Midnight ist die Art von Projekt, die, je mehr man es betrachtet, desto schwieriger zu glauben ist auf die konventionelle Weise.

Nicht, weil es offensichtliche Probleme hat. Sondern weil es zu perfekt geformt ist.

In diesem Markt ist das Verdächtige nicht ein schwaches Projekt. Es ist ein Projekt, das zu sauber aussieht. Midnight fällt in diese Kategorie. Wenig Lärm, wenig Überversprechen, langsamer Aufbau, strukturiert. Klingt wie die Checkliste eines guten Projekts. Aber es ist auch die Checkliste einer gut kontrollierten Erzählung.

Ich glaube nicht, dass Midnight versucht, jemanden zu überzeugen. Und genau das macht es glaubwürdiger.

Aber betrachten Sie es mal andersherum: Nicht auf Hype angewiesen zu sein, bedeutet nicht unbedingt, dass es Zugkraft gibt. Es könnte einfach noch nicht nötig sein.

Midnight löst ein logisches Problem: Daten verbergen, Absichten verbergen, MEV reduzieren. Aber das Problem ist, dass der Markt diese Lösung gerade jetzt möglicherweise nicht benötigt. Der Großteil des aktuellen Volumens stammt immer noch aus dem Handel, nicht aus Anwendungsfällen, die komplexe Privatsphäre erfordern.

Mit anderen Worten: Sie bauen für eine Zukunft, die wahr sein könnte, aber möglicherweise nicht bald eintreten wird.
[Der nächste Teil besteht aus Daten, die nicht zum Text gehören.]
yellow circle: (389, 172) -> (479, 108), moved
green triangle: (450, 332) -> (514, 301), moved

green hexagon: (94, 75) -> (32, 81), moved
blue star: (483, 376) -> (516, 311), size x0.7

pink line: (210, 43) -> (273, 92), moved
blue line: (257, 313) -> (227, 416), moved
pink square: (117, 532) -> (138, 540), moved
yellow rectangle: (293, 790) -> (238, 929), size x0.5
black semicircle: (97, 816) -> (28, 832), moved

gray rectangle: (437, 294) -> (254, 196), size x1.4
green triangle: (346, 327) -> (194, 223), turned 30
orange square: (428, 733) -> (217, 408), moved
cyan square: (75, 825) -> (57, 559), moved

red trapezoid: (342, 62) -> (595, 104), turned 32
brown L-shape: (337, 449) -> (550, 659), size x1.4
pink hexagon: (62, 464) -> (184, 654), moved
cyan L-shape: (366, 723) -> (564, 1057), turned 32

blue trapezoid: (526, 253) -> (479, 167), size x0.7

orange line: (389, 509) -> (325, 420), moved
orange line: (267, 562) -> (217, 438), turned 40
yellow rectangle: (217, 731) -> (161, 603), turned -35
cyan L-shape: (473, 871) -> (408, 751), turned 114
Und beim Bauen für die Zukunft gibt es ein sehr spezifisches Risiko.

Das Produkt könnte vollständig sein, bevor der tatsächliche Bedarf entsteht.
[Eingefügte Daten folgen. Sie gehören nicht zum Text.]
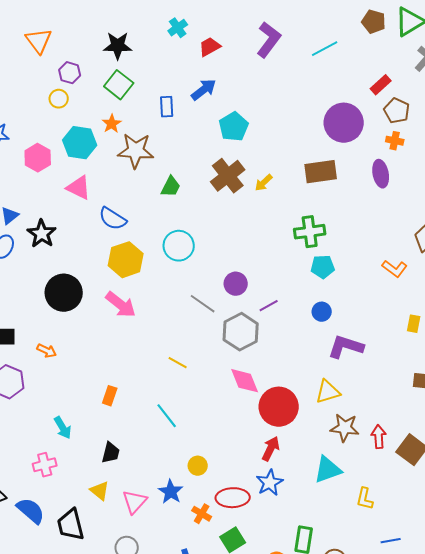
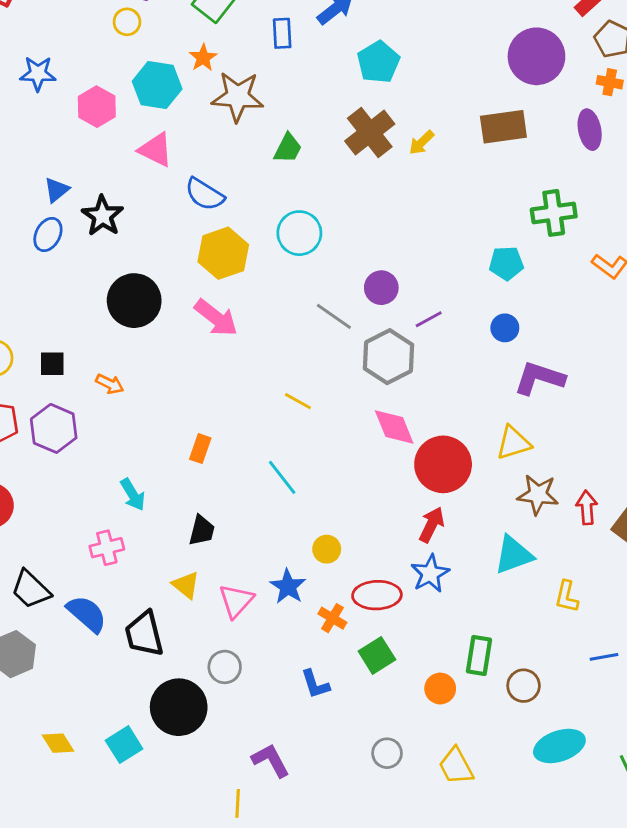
green cross: (310, 232) -> (554, 213), moved

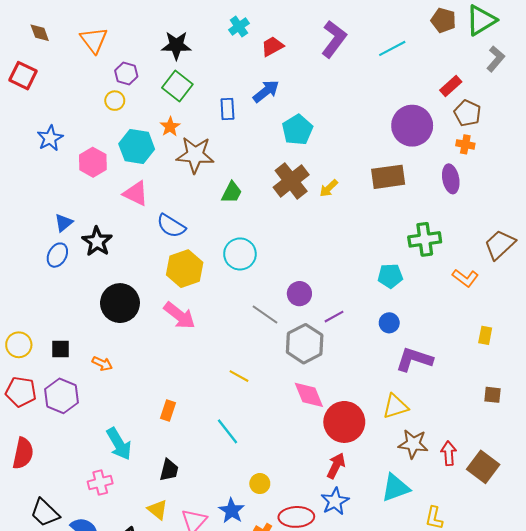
blue star: (38, 74) -> (50, 138), turned -30
cyan arrow: (133, 495) -> (119, 444), size x1.4

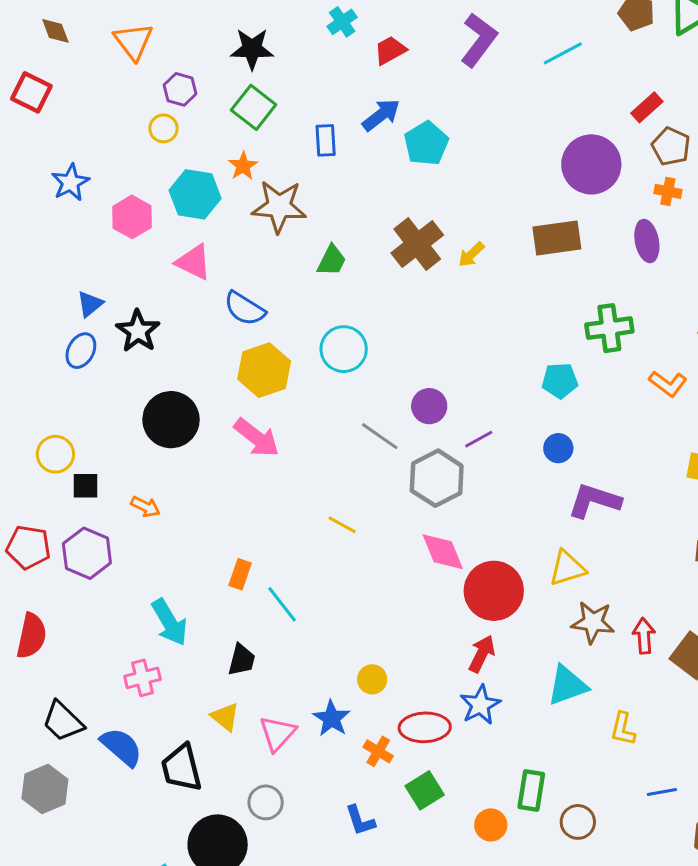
cyan pentagon: (297, 130) -> (426, 143), moved
yellow circle: (19, 345) -> (55, 454), moved
cyan line: (227, 431) -> (282, 604), moved

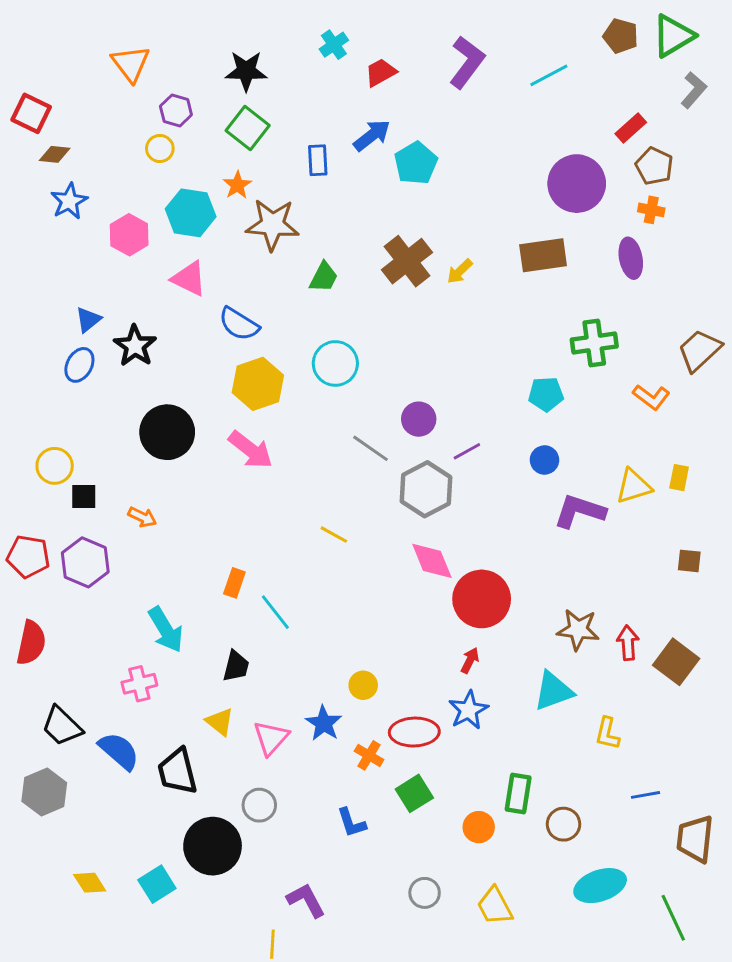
brown diamond: (55, 31) -> (55, 154), moved, turned -64
yellow triangle: (567, 568) -> (634, 486), moved
red arrow: (482, 654) -> (470, 660), size x0.7

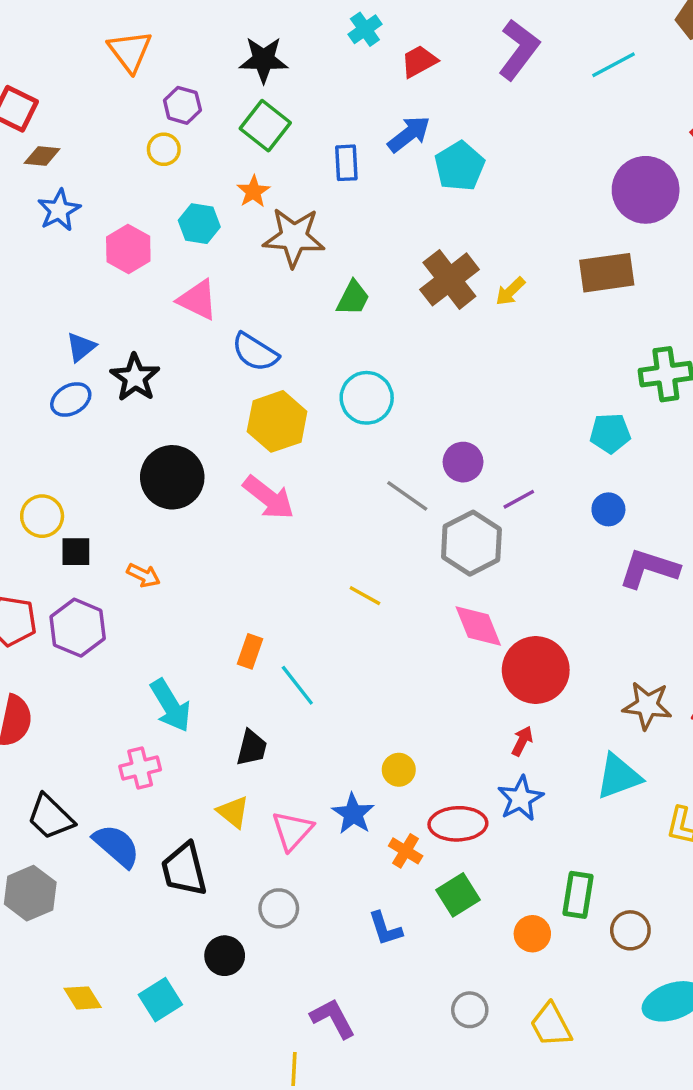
cyan hexagon: (191, 213) -> (199, 224), size x0.7
blue ellipse: (79, 365) -> (71, 399), turned 32
black circle: (213, 846) -> (225, 956), size x0.6

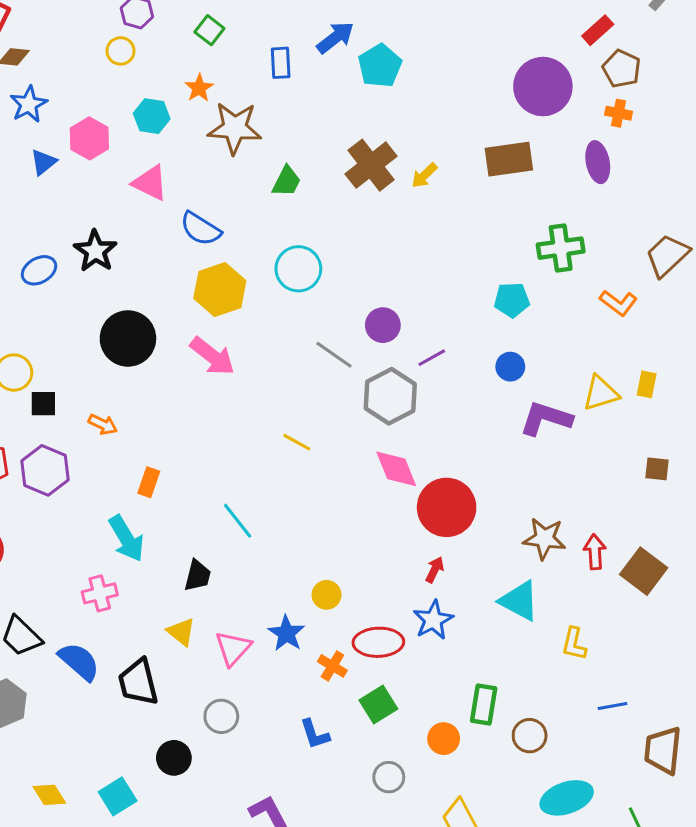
green square: (265, 126) -> (209, 30), size x0.7
blue triangle: (81, 347) -> (43, 162), moved
orange rectangle: (250, 651) -> (149, 482), moved
cyan triangle: (619, 776) -> (519, 601), turned 48
gray circle: (470, 1010) -> (389, 777), moved

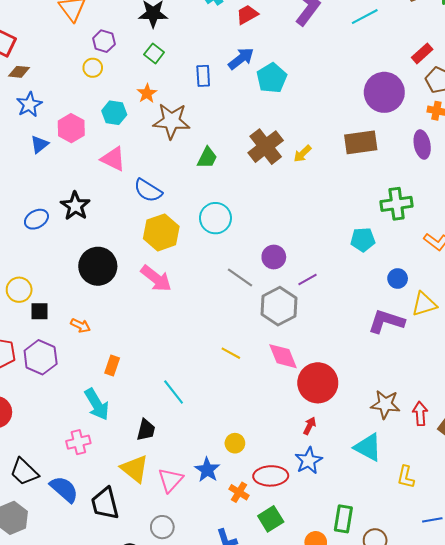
blue circle: (510, 367) -> (398, 278), moved
yellow line: (297, 442) -> (231, 353), moved
yellow triangle: (181, 632) -> (135, 469), size x1.4

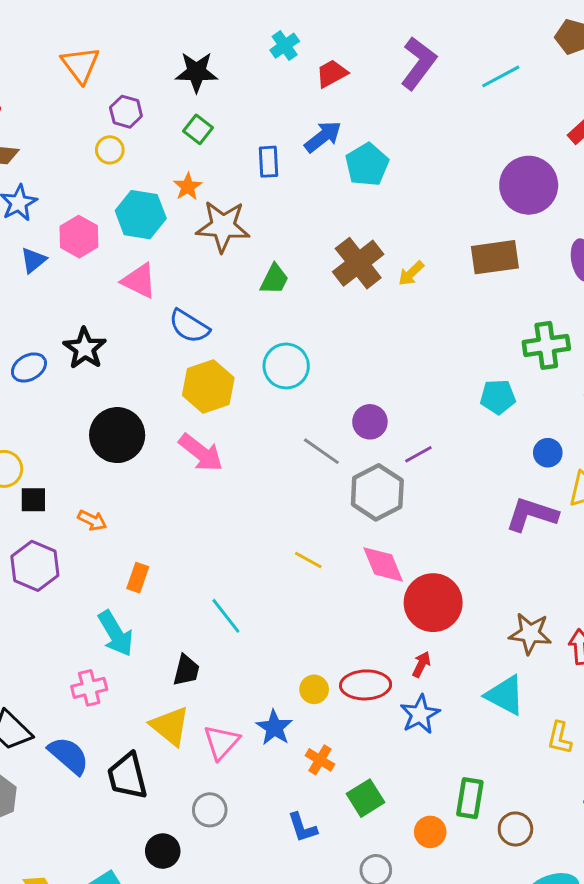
cyan hexagon: (114, 113) -> (141, 215), size x1.4
red ellipse: (271, 476) -> (366, 685), moved

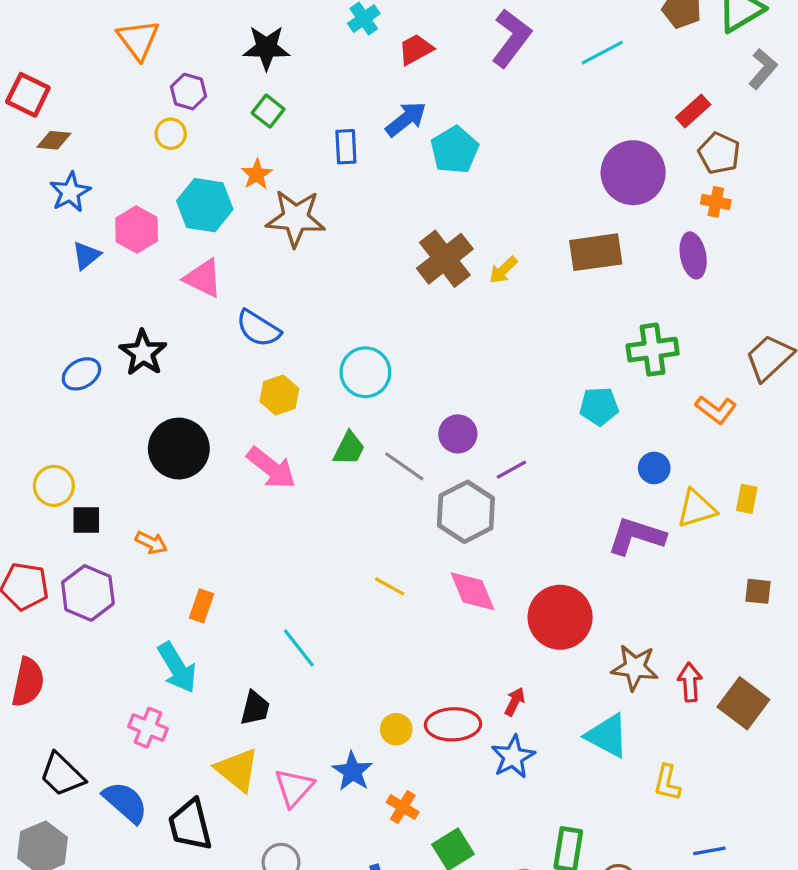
green trapezoid: (274, 279) -> (349, 449), moved
yellow hexagon: (208, 387) -> (279, 395), size x0.7
red circle: (433, 603) -> (560, 617), moved
pink cross: (89, 688) -> (148, 728), turned 36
An diesem Punkt ist das, was Wert hat, nicht die Nutzung, sondern die Erwartung der Nutzung.

Midnight zeigt derzeit Anzeichen von Systembildung. Aber ob dieses System tatsächlich genutzt wird, ist eine andere Geschichte. Viele frühere Projekte haben diese Phase durchlaufen: Sie sahen zunehmend vollständig und zunehmend logisch aus, hielten dann aber an dem Punkt an, an dem sie so aussahen, als könnten sie nutzbar sein.

Ein weiterer Punkt, den nur wenige Leute erwähnen:

Privatsphäre ist nicht immer ein Vorteil.

Für kleine Entwickler ist Privatsphäre ein Mehraufwand. Es ist schwieriger zu debuggen, schwieriger zu prüfen, schwieriger zu integrieren. Für Unternehmen ist Privatsphäre wichtig, aber sie benötigen auch klare Compliance. Wenn sie auf eine Toolchain wie Compact angewiesen sind, um Offenlegungsregeln anzupassen, dann ist das tatsächliche Maß an Erlaubenheit nicht mehr das, was es auf dem Papier zu sein scheint.

So befindet sich Midnight in einer etwas seltsamen Position.

Einzelhandel benötigt es noch nicht.

Unternehmen brauchen es, aber benötigen mehr als nur Technik.

Das verbleibende Element ist die Erzählung über die zukünftige Infrastruktur.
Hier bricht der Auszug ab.